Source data
%%

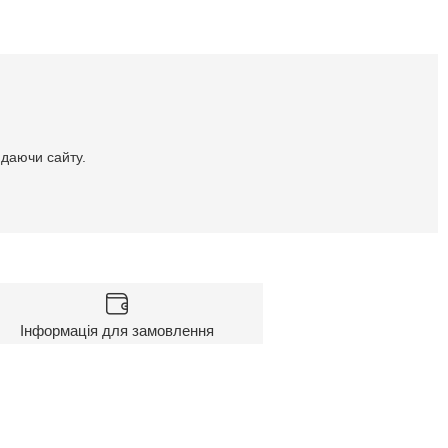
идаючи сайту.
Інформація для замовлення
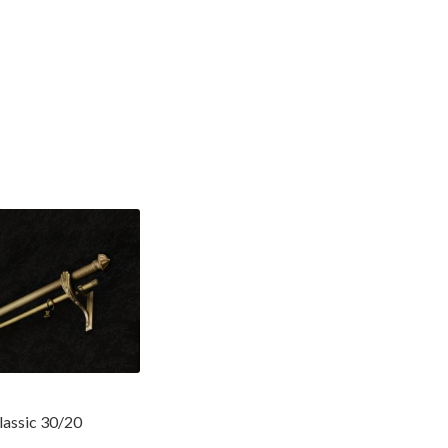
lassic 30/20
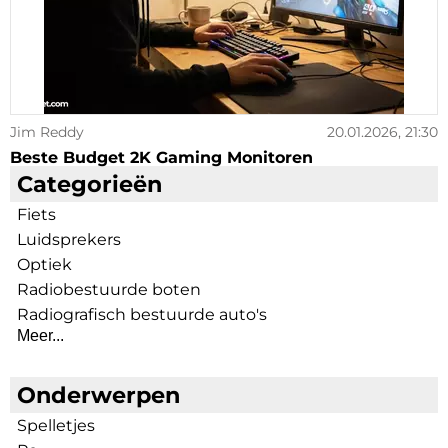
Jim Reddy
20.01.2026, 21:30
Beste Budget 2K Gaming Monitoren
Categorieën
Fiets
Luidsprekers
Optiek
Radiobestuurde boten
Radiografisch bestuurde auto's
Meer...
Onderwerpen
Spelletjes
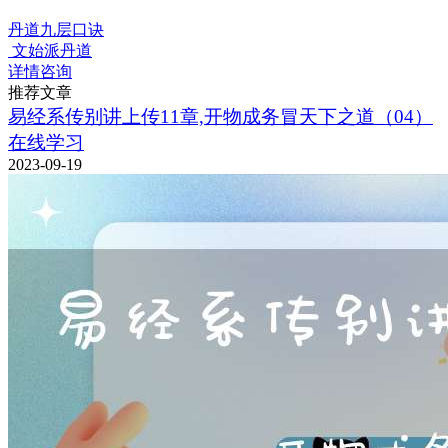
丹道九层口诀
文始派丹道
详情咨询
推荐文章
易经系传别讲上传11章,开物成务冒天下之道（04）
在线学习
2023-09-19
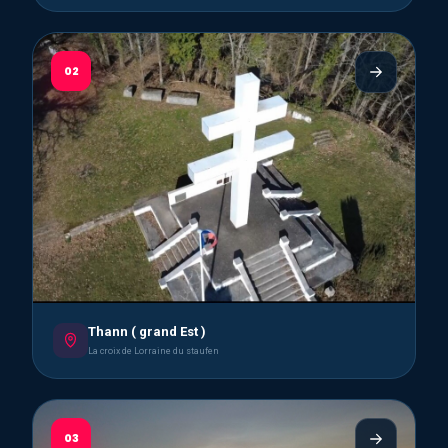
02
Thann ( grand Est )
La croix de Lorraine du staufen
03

%%
%%

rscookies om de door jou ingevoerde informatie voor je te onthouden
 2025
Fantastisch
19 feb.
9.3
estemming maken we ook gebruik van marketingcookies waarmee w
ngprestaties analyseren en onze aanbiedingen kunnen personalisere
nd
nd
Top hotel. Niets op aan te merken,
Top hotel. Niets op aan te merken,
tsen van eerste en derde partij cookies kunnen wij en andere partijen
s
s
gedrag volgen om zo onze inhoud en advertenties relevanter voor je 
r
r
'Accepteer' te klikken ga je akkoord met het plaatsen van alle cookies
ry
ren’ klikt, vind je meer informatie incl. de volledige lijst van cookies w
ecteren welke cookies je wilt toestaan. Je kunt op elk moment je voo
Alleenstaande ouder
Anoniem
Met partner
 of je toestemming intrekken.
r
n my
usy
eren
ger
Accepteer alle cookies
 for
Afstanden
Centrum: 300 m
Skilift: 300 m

%%

_Exercise brief_:
Search the data for "voor". Copy every line that has it.

_Answer to this exercise_:
rscookies om de door jou ingevoerde informatie voor je te onthouden
gedrag volgen om zo onze inhoud en advertenties relevanter voor je 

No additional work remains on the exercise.